Liberals had already brought about drastically reduced clerical privileges in the Mexican Constitution of 1917; its somewhat draconian measures were neither fully enforced nor fully resisted, but initiated a period where the two hostile institutions rudely grappled for their respective spheres of influence on the ground.

Calles was the rudest grappler of all, and his 1926 Calles Law pushed for anti-clericalism stricter than the letter of the constitution … and sparked armed resistance.

It was an exceptionally dirty war with routine summary executions on both sides and thousands of Catholic refugees — a dangerous environment for any priest with legal sanctions against basically every practice of the vocation. (Photos of Cristeros, some in heroic resistance and others in grisly martyrdom, can be eyeballed here.)

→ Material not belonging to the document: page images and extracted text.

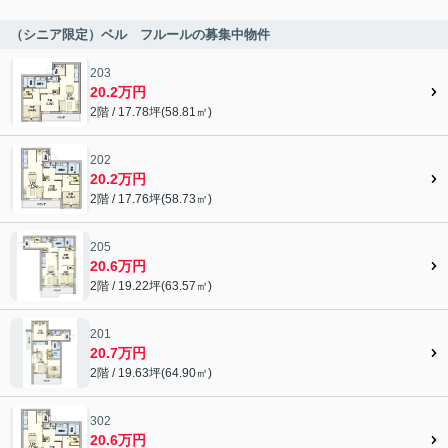
（シニア限定）ベル フルールの募集中物件
203
20.2万円
2階 / 17.78坪(58.81㎡)
202
20.2万円
2階 / 17.76坪(58.73㎡)
205
20.6万円
2階 / 19.22坪(63.57㎡)
201
20.7万円
2階 / 19.63坪(64.90㎡)
302
20.6万円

Pro, a Jesuit who like many was forced underground, was under state surveillance and got picked up in the aftermath of an assassination attempt against a prominent politician. He was chosen to make an example of — without an actual trial, possibly because there’s no actual reason to think he was involved in the bombing.

Looking at these pictures of Pro’s last moments, it’s hard to believe that they were taken and circulated at government direction to cow the Cristero movement. Fail.


Led out to execution in a police courtyard. The place of his death today is (bizarrely) Calle Loteria Nacional.


Calmly at prayer before his death, under the eye of the firing squad commander.


Pro himself refused a blindfold. But why state authorities carrying out the execution with an eye towards public relations would allow him to die in this pose is anyone’s guess.


He blessed and forgave the firing squad, of course.


Just beginning to topple at the moment the bullets struck him.


Like many firing squad executions, this one failed to kill its victim with the ceremonial volley. Pro was finished off with a coup de grace.

Calles was simultaneously — the key measures were also enacted in 1926 — involved in a confrontation with the United States over oil rights, a situation that came to the brink of war, with Washington saber-rattling about “Soviet Mexico”. It’s tempting to wonder whether the two situations weren’t related, especially since the new American ambassador* who had arrived only the month before Pro’s execution would ultimately negotiate both situations’ resolutions.

While the natural resource politics went their separate way, the Mexican Revolution’s anti-clerical strain didn’t so much disappear by negotiation as fade away over decades, with regular new outbreaks.

One thinks of Mexico today as such so staunch a Catholic country that it’s hard to imagine that some of these provisions were only officially repealed in 1998.

As for Pro, he’s welcome in Mexico by now — celebrated by Pope John Paul II who ultimately beatified him, and the inspirational source of this hymn whose refrain is his famous last cry.

There’s a faithful site in his honor here, and apparently a shrine to him in Houston, Texas run by a group pushing for his canonization.

* The American ambassador in question, Dwight Morrow, invited Charles Lindbergh on a goodwill tour to Mexico, where the aviator would meet the diplomat’s daughter not long after Miguel Pro’s martyrdom. Little could Lindbergh and Anne Morrow suspect that their love match would set them on the path to their own famous encounter with capital punishment.